▶ PROBLEM DESCRIPTION
Where the word "Frenos" shows up in a line below, that line is counted. State how many lines are counted, without any other words.
==*==
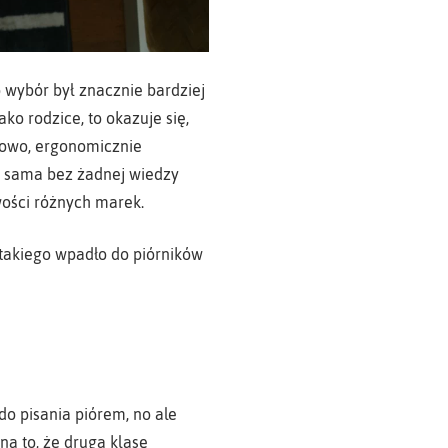
 wybór był znacznie bardziej
o rodzice, to okazuje się,
ciowo, ergonomicznie
ie sama bez żadnej wiedzy
ości różnych marek.
akiego wpadło do piórników
do pisania piórem, no ale
na to, że drugą klasę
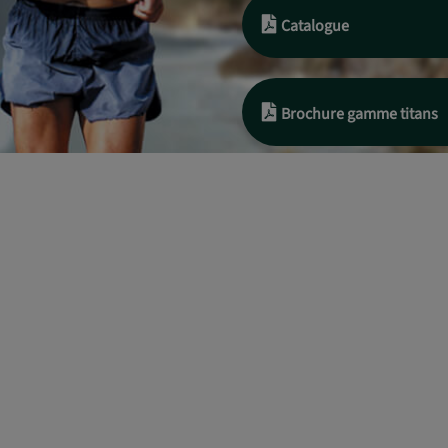
Catalogue
Brochure gamme titans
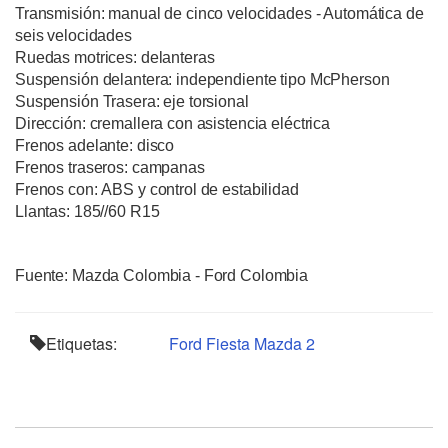
Transmisión: manual de cinco velocidades - Automática de
seis velocidades
Ruedas motrices: delanteras
Suspensión delantera: independiente tipo McPherson
Suspensión Trasera: eje torsional
Dirección: cremallera con asistencia eléctrica
Frenos adelante: disco
Frenos traseros: campanas
Frenos con: ABS y control de estabilidad
Llantas: 185//60 R15
Fuente: Mazda Colombia - Ford Colombia
Etiquetas:
Ford Fiesta
Mazda 2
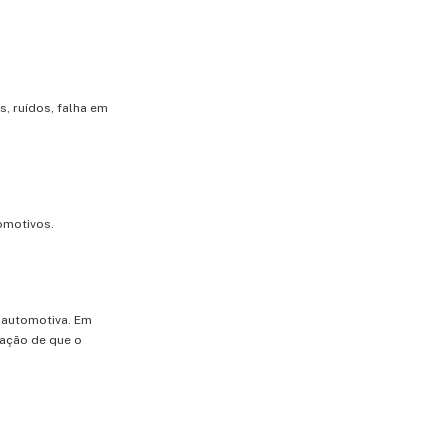
, ruídos, falha em
omotivos.
 automotiva. Em
vação de que o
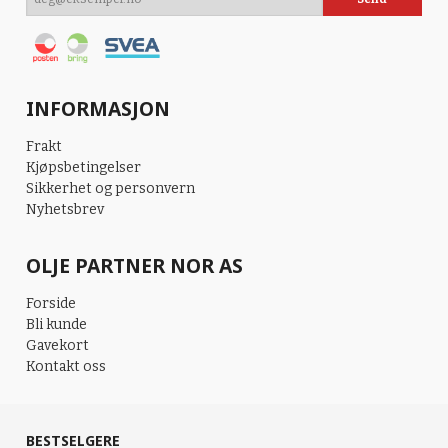
INFORMASJON
Frakt
Kjøpsbetingelser
Sikkerhet og personvern
Nyhetsbrev
OLJE PARTNER NOR AS
Forside
Bli kunde
Gavekort
Kontakt oss
BESTSELGERE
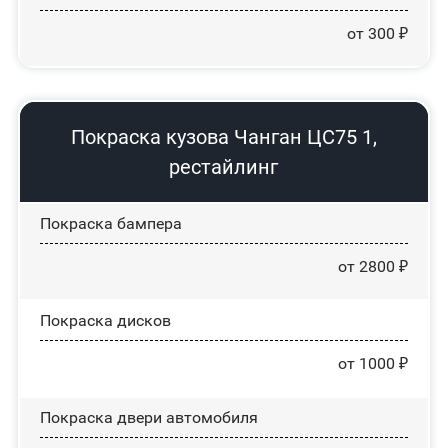
от 300 ₽
Покраска кузова Чанган ЦС75 1,
рестайлинг
Покраска бампера
от 2800 ₽
Покраска дисков
от 1000 ₽
Покраска двери автомобиля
==*==
▶ WRITTEN ANSWER
3